A word-for-word copy of the records is needed, with every picture left out.

Collected data:
=== Section Start ===
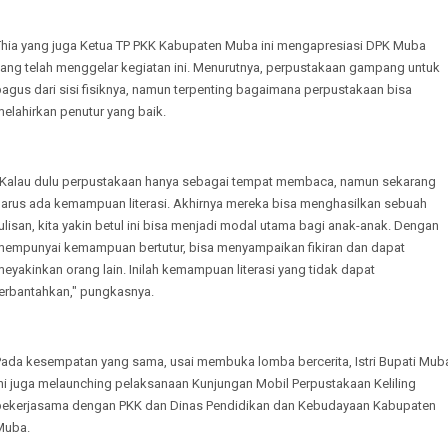
Thia yang juga Ketua TP PKK Kabupaten Muba ini mengapresiasi DPK Muba
yang telah menggelar kegiatan ini. Menurutnya, perpustakaan gampang untuk
agus dari sisi fisiknya, namun terpenting bagaimana perpustakaan bisa
melahirkan penutur yang baik.
"Kalau dulu perpustakaan hanya sebagai tempat membaca, namun sekarang
harus ada kemampuan literasi. Akhirnya mereka bisa menghasilkan sebuah
ulisan, kita yakin betul ini bisa menjadi modal utama bagi anak-anak. Dengan
mempunyai kemampuan bertutur, bisa menyampaikan fikiran dan dapat
eyakinkan orang lain. Inilah kemampuan literasi yang tidak dapat
terbantahkan," pungkasnya.
Pada kesempatan yang sama, usai membuka lomba bercerita, Istri Bupati Mub
ini juga melaunching pelaksanaan Kunjungan Mobil Perpustakaan Keliling
bekerjasama dengan PKK dan Dinas Pendidikan dan Kebudayaan Kabupaten
Muba.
=== Section End ===
» **FINAL ANSWER**:
Thia yang juga Ketua TP PKK Kabupaten Muba ini mengapresiasi DPK Muba
yang telah menggelar kegiatan ini. Menurutnya, perpustakaan gampang untuk
agus dari sisi fisiknya, namun terpenting bagaimana perpustakaan bisa
melahirkan penutur yang baik.
"Kalau dulu perpustakaan hanya sebagai tempat membaca, namun sekarang
harus ada kemampuan literasi. Akhirnya mereka bisa menghasilkan sebuah
ulisan, kita yakin betul ini bisa menjadi modal utama bagi anak-anak. Dengan
mempunyai kemampuan bertutur, bisa menyampaikan fikiran dan dapat
eyakinkan orang lain. Inilah kemampuan literasi yang tidak dapat
terbantahkan," pungkasnya.
Pada kesempatan yang sama, usai membuka lomba bercerita, Istri Bupati Mub
ini juga melaunching pelaksanaan Kunjungan Mobil Perpustakaan Keliling
bekerjasama dengan PKK dan Dinas Pendidikan dan Kebudayaan Kabupaten
Muba.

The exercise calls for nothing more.